Vicente de Paulo Guimarães


Cronologia
Nasceu: 23 de maio de 1906
Faleceu: 2 de junho de1981
Filiação: Luis Guimarães e Maria Lima Guimarães
Natural de Cordisburgo/MG


Atividades

Jornalista
Escritor
Educador
Inspetor de ensino médio


Trajetória de vida
Vicente Guimarães, o vovô Felício, encantou e embalou o sono de muitas crianças brasileiras. A dedicação à literatura infanto-juvenil lhe fez produzir mais de 40 títulos.


Em 1935, Vicente criou em Belo Horizonte a revista "Caretinha", dedicada a jovens leitores; dois anos depois, foi o responsável pelo suplemento infantil do jornal "O Diário". A partir daí, estava completamente envolvido com a literatura infantil. Um dos projetos de sucesso foi a revista "Era uma vez", que começou a circular em 1947. Além da linguagem escrita, utilizou a televisão para dar cursos de literatura para crianças e jovens.


Da infância tranqüila em Cordisburgo, ficaram as lembranças de um dos companheiros - seu sobrinho, apenas dois anos mais novo - João Guimarães Rosa. A vida do menino Guimarães Rosa foi contada em uma das mais inspiradas obras de vovó Felício e também seu primeiro livro para adultos, lançado em 1971, Joãozito - a infância de João Guimarães Rosa. "Eu e Joãozito éramos tio e sobrinho, mas a vida mais nos ligou em especial fraternura, compartilhantes que fomos do mesmo quarto, de brinquedos, peraltices e de geral vivência" (Vicente Guimarães). Guimarães Rosa e seu "muito tio", assim o sobrinho o chamava, trocaram vasta correspondência.

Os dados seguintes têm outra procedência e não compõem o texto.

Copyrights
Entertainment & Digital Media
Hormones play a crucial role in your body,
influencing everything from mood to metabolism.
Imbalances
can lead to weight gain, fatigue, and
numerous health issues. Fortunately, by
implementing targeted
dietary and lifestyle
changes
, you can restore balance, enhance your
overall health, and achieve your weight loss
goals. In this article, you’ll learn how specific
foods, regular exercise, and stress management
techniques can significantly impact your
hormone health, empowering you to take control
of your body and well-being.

Sobre a biografia, Vicente declarou: "Linguagem trabalhada, estilo seu, com inovações e invenções, é melhor merecimento da literatura. Escritores devem seguir elevada escola, primorosa. Atesto. [...] Escrevo o meu primeiro livro para adultos. Procurei compô-lo em linguagem que você achava devia ser."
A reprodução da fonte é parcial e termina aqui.